Given this statutory requirement, research with children that focuses on children's sexuality and reproductive health is likely to encounter instances of abuse of children. According to the Act, a child is any person below the age of 18; but with reference to Sections 15 and 16 of the Act, it refers also or specifically refers to any person below the age of 16. In this report, all ages up to 17 are referenced as children. To adequately address the response of this requirement within a research context, where the involvement of law enforcement can easily jeopardise the research, the following standard operating practice is recommended:
1. Any child of 17 years or younger who reports abuse (as defined in the Act), or on whose behalf abuse is reported by a peer, care giver/guardian or family member or other relevant person, will trigger an immediate termination of further interviews with the respondent and members of the household. (Such termination is subject to the researcher complying with any reporting duties required by law in terms of paragraph 3 below.)
2. If there is a clear statement that the parties to the abuse involve an adult (anyone 18 or older) or anyone who is more than 2 years older (Section 56(2) (b)) than the child, the interviewer shall report the matter to Childline South Africa at toll-free number 0800 055 555. Childline will then contact a registered social worker in the area who will investigate and inform the South African Police Service (SAPS) accordingly. The interviewer will record details of the child's name, physical address and the school attended. As proof of meeting the statutory reporting obligation, the interviewer must obtain a Childline reference number as proof of reporting. Section 56(2) (b) only applies where both the parties are children.
3. If there is a clear statement that the individuals involved in the abuse (i.e. non-consensual sex) are peers (not more than 2 years older than the victim), the matter is referred to the nearest office of the Department of Social Development. Section 56(2) (b) does not apply to non-consensual sex. In the case of consensual underage sex, where the parties involved are no more than 2 years apart in age, no reporting action will be taken (see Table I for possible actions).
4. Any secondary reporting of abuse (i.e. where children indicate that they reported the abuse to a teacher or another adult, and no action was taken) will be brought to the attention of Childline, who will deal with the matter. Again, the interviewer will obtain a Childline reference number as proof of reporting.

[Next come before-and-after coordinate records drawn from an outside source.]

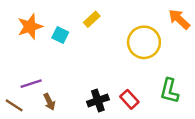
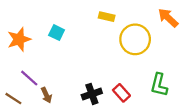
yellow rectangle: (92, 19) -> (107, 17), moved, turned 56
orange star: (30, 27) -> (19, 39), moved
purple line: (31, 84) -> (29, 78), turned 60

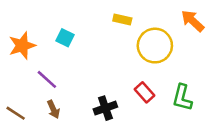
purple line: (29, 78) -> (47, 79), moved
red rectangle: (121, 93) -> (144, 92), moved

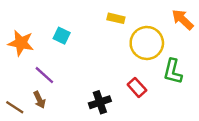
orange star: (22, 46) -> (21, 43), turned 30
green L-shape: (182, 98) -> (173, 71), moved
brown arrow: (53, 109) -> (39, 100), moved

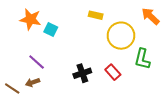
orange star: (21, 43) -> (30, 19), moved
brown arrow: (39, 100) -> (32, 82), turned 96
black cross: (100, 102) -> (82, 73), moved

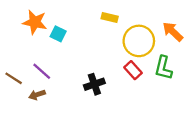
orange arrow: (150, 16) -> (173, 32), moved
red rectangle: (113, 72) -> (133, 70), moved
brown line: (12, 88) -> (14, 78), moved

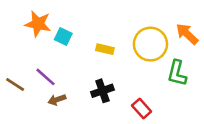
yellow rectangle: (110, 18) -> (105, 49), moved
red rectangle: (133, 70) -> (142, 109), moved
brown arrow: (37, 95) -> (57, 100), moved

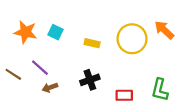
orange star: (38, 24) -> (26, 32), moved
green L-shape: (177, 73) -> (160, 90), moved
red rectangle: (142, 109) -> (124, 95), turned -49

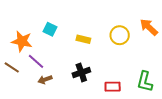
orange star: (26, 32) -> (22, 41), moved
yellow circle: (132, 39) -> (120, 35), size x0.7

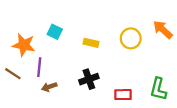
purple line: (36, 61) -> (39, 67), turned 54

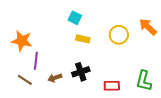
cyan square: (55, 32) -> (75, 18), moved
brown line: (13, 74) -> (25, 80), moved
brown arrow: (49, 87) -> (55, 78), moved

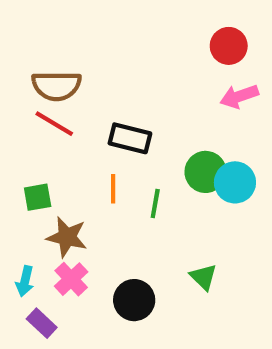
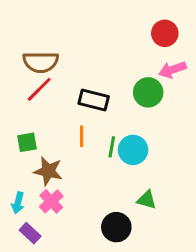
red line: (54, 124) -> (39, 89), turned -76
green circle: (206, 172) -> (148, 92), moved
cyan circle: (235, 182) -> (133, 150), moved
green triangle: (203, 277) -> (147, 200), turned -30
black circle: (134, 300) -> (116, 227), moved

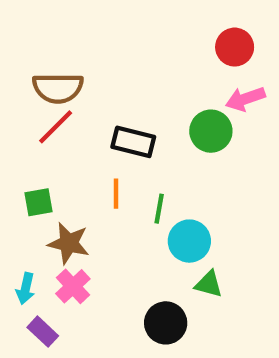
cyan circle: (133, 150) -> (189, 241), moved

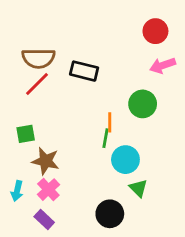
green circle: (211, 131) -> (143, 104), moved
black rectangle: (133, 142) -> (84, 71), moved
orange line: (116, 194) -> (110, 122), moved
green triangle: (209, 284) -> (138, 188), turned 30
purple rectangle: (43, 332) -> (44, 219), moved

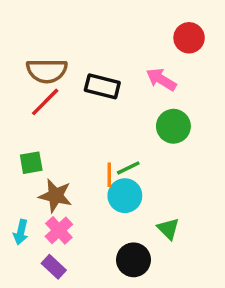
pink arrow: (163, 65) -> (161, 79), moved, turned 50
orange line: (110, 122) -> (109, 175), moved
green line: (106, 138) -> (128, 168), turned 54
cyan circle: (125, 160) -> (125, 196), moved

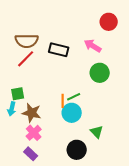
cyan arrow: (21, 232) -> (12, 109), moved

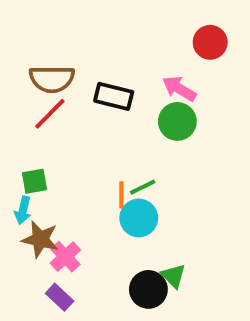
green circle: (100, 73) -> (177, 121), moved
brown star: (32, 113) -> (40, 239), moved
green triangle: (97, 132) -> (173, 276), moved

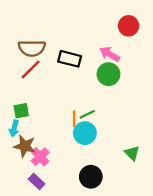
green triangle: (173, 276) -> (132, 153), moved

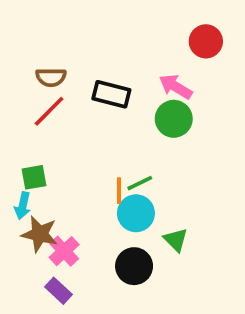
brown semicircle: (32, 48) -> (51, 77), size x0.7
green triangle: (132, 153) -> (176, 240), moved
black circle: (91, 177) -> (134, 266), moved

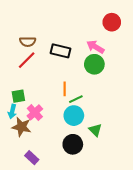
orange line: (119, 191) -> (65, 89), moved
pink cross: (64, 251) -> (35, 112), moved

An important basis for making decisions about reporting instances of sexual abuse is that the researcher needs to be clear that there was an age difference of more than 2 years between the child and the other party. It must be reiterated that this rule in section 56 (2) (b) of the Act only applies where both parties are children and the sex is consensual. If there is uncertainty or lack of clarity, the researcher must consult with the project manager or director, but continue with the research. In addition, while Childline may assist in reporting abuse, the onus remains on the researcher to ensure that the police are informed; this requires diligent follow-up on reporting by the researcher.
The authors are researchers in the Human and Social Development and HIV/AIDS, STIs and TB Research Programmes of the Human Sciences Research Council (HSRC), and are members of the HSRC Ethics Committee.